Pensioner who collapsed on floor waited for five hours for an ambulance

Leon Moody was left waiting five hours for an ambulance after falling at his home in Oxfordshire
Leon Moody was left waiting five hours for an ambulance after falling at his home in Oxfordshire (Picture: SWNS)

A pensioner who collapsed was left on the floor in pain for five hours waiting for an ambulance because his local service was too busy.

Leon Moody, 72, fell over in his Oxfordshire home at around 9am on October 5, and his carer immediately called for an ambulance.

His son Mark, 35, from nearby Chipping Norton, rushed over to the house in Kingham, but they were too scared to move his dad in case it made his injuries worse.

After an hour, they still had no response from South Central Ambulance Service so Mark rang 999 again to check where the vehicle was.

He eventually got through to a call handler, who said he had been put through to a Yorkshire branch over 200 miles away because local services could not answer. 

An ambulance eventually arrived some time after 2pm, Mark said. 

Leon said he has now ‘lost all faith in the health service’ after his long wait for assistance.

It comes amid a crisis across Britain, which has seen severely ill patients left waiting in the back of ambulances outside A&E for 12 hours.  

Ambulances are supposed to hand patients over to the hospital within 15 minutes of arriving so they can get back on the road– but 35,000 patients waited for more than an hour in September.

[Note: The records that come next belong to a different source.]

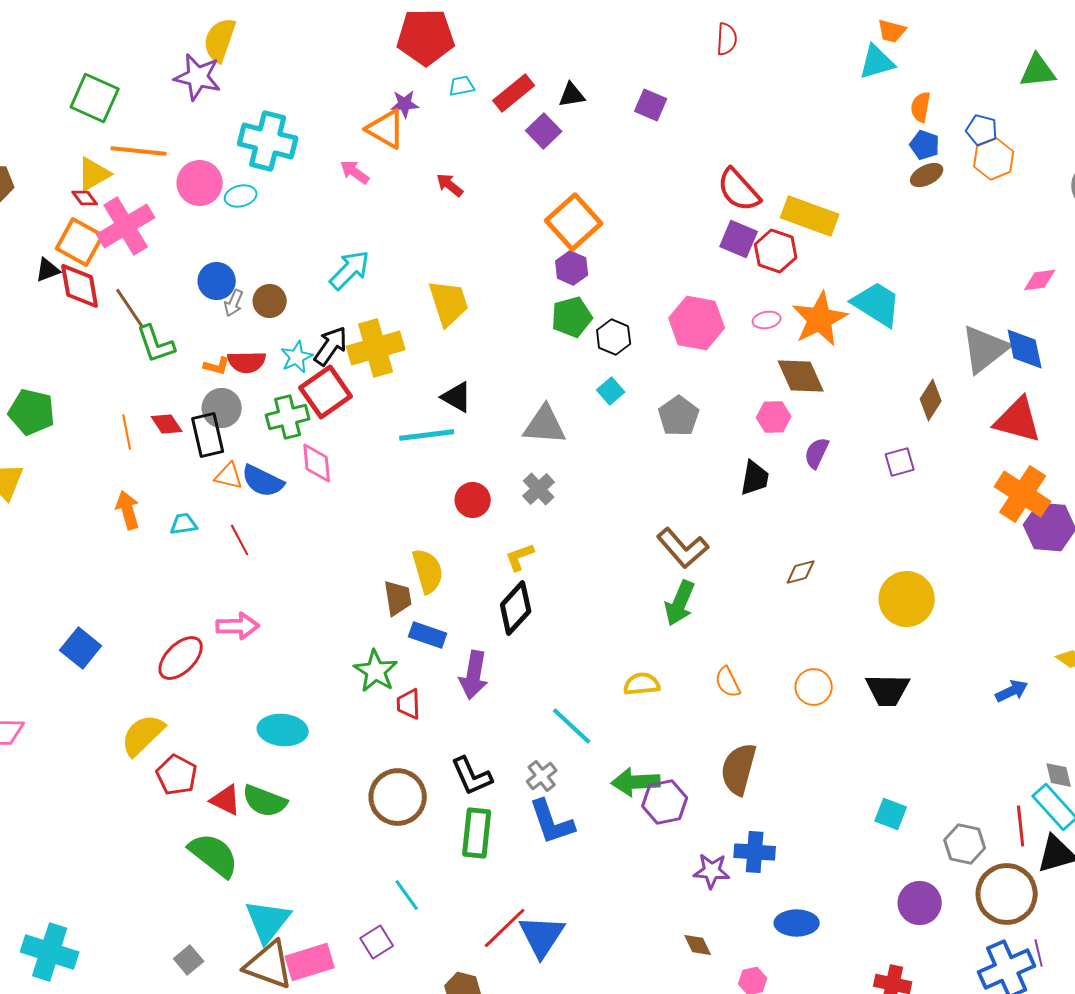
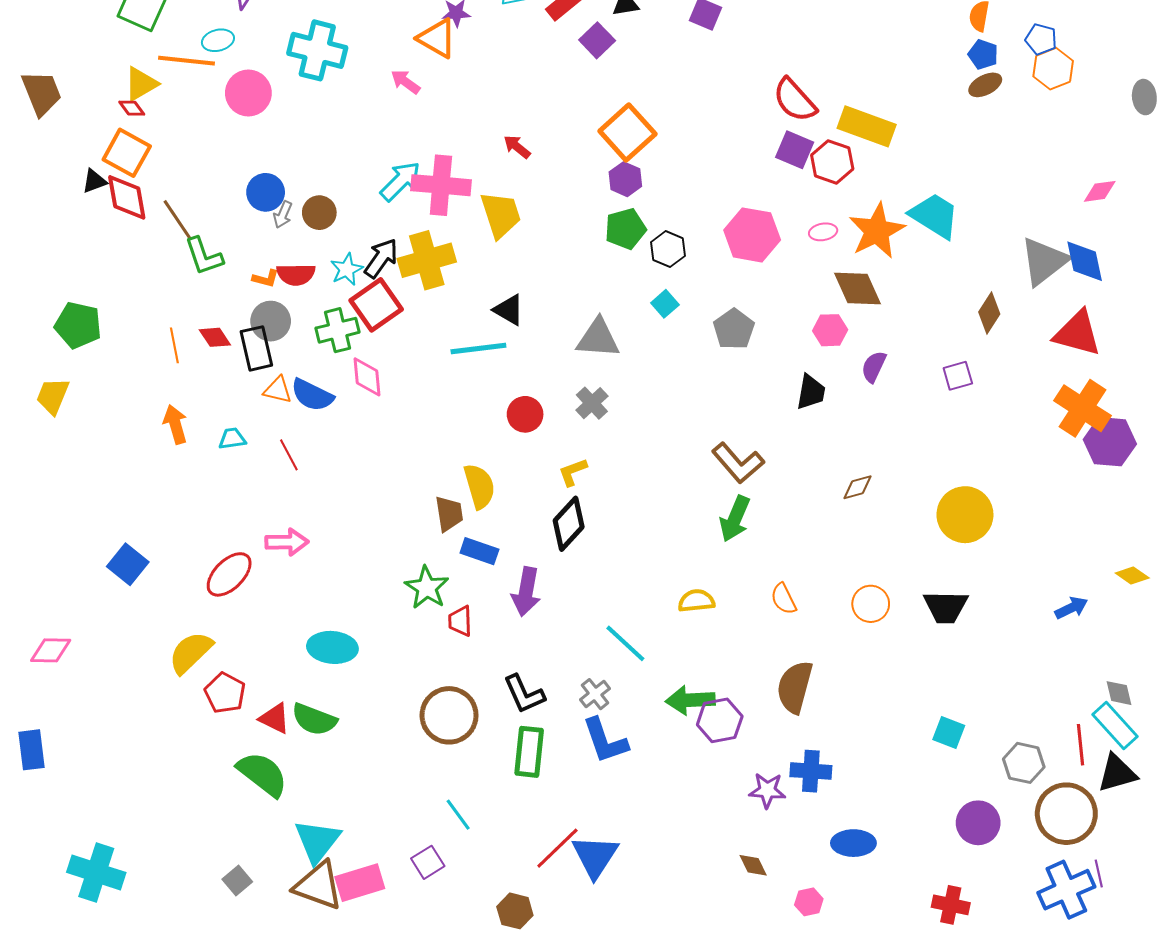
red arrow: (450, 185) -> (517, 147), moved
cyan ellipse: (241, 196) -> (218, 40), moved
pink cross: (126, 226) -> (441, 185), moved, turned 36

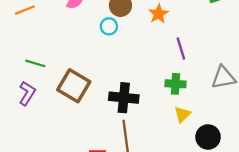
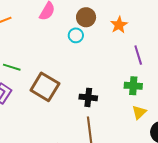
black cross: (124, 98) -> (88, 97), size x0.7

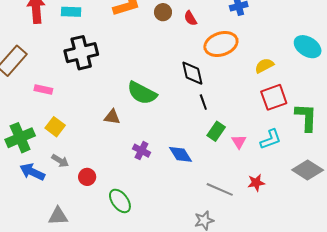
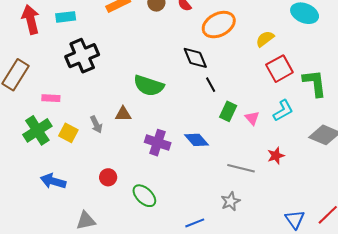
green cross: (20, 138) -> (37, 130), moved
purple cross: (142, 151) -> (158, 143), size x1.4
gray arrow: (60, 161) -> (96, 124), moved, turned 42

Mark Moody had to wait for five hours for an ambulance from Yorkshire to arrive and help his dad Leon
Leon’s son Mark, right, said the five-hour wait for the ambulance made him think: ‘What if my dad was having a heart attack or something really serious?’ (Picture: SWNS)

Waiting for transfers to hospital has been linked to two deaths in the past week.

Mark told the Oxfordshire Mail : ‘An hour went by (after the original call) and we had not heard anything and nobody had arrived. 

‘Obviously, my dad was in a lot of pain and was distressed because of having to lie on the floor like that, so I rang 999 and it was just ringing and ringing. 

‘It was going on like this for about three minutes.

‘I got through to someone and explained to them that my dad has had a fall. The call handler was getting the details up and he said: “You are in the south-east aren’t you?”.’

He said the call handler told him Yorkshire was the nearest call centre available as every local service was too busy.

Mark said he ‘could not believe’ how poor the service was.

He was put through to a different call operator after waiting for over an hour more.

When the ambulance arrived hours late, Mark said the paramedics were ‘brilliant’.

But he said the wait made him consider what would have happened if his father’s condition was more serious.

He said: ‘I was just sat there thinking, what if my dad was having a heart attack or something really serious?

‘Those minutes they took to answer would have made all the difference between life or death. I have never seen anything like it.’

Leon is said to be doing ‘okay’ after his experience but he wants ‘people to take notice of what is going on’ and for his ‘voice to be heard’.

South Central Ambulance Service said: ‘While we always want to respond to all our patients as soon as we can, calls are prioritised based on clinical need to ensure those who are sickest receive the care and treatment they require as quickly as possible.

‘Unfortunately there will be occasions when this prioritisation means some patients will wait longer, particularly at times of extreme pressure on the service as we are seeing currently, but we would be happy to talk the patient and their family to explain more about this process if they would like to get in touch with us directly via our patient experience team.’

Their service covers Berkshire, Buckinghamshire, Hampshire and Oxfordshire.

On Saturday it said it was ‘overwhelmed’ with calls, blaming GP waiting-list backlogs and ambulance queues at hospitals for its slow services.

The service declared a ‘critical incident’, imploring the public to only call 999 in a ‘life threatening or serious emergency’. 

Earlier this week, ambulance leaders described the ‘highest level of emergency activity in history’ and reports from around the country paint a bleak picture of ambulances queuing for hours outside busy hospitals.

Martin Flaherty, managing director of the Association of Ambulance Chief Executives, said: ‘The ambulance sector is experiencing some of the highest levels of emergency activity in its history and this is regrettably leading to delays in the sector’s ability to respond to some patients.’

The College of Paramedics warned the UK faces a ‘bleak’ winter as the NHS prepares to fight normal seasonal pressure on top of Covid. 

Richard Webber, a paramedic and spokesman for the college, said: ‘This issue has been bad for a while, hospitals have been so much busier.

‘Patients are being admitted and what’s happening is they cannot move them straight into A&E, so ambulances have become cabs waiting to unload outside hospitals.

‘Our members are reporting delays of four to six hours in getting to people, which means there can be up to 15 ambulances waiting outside hospitals with patients inside.

‘This also creates a backlog of 999 calls. I’m talking (about) up to 300 calls for a service to deal with, leaving people to wait at home potentially in need of serious medical attention.

‘Everything is therefore taking longer; staff are dealing with three or four incidents every shift, when they would usually do as many as eight.’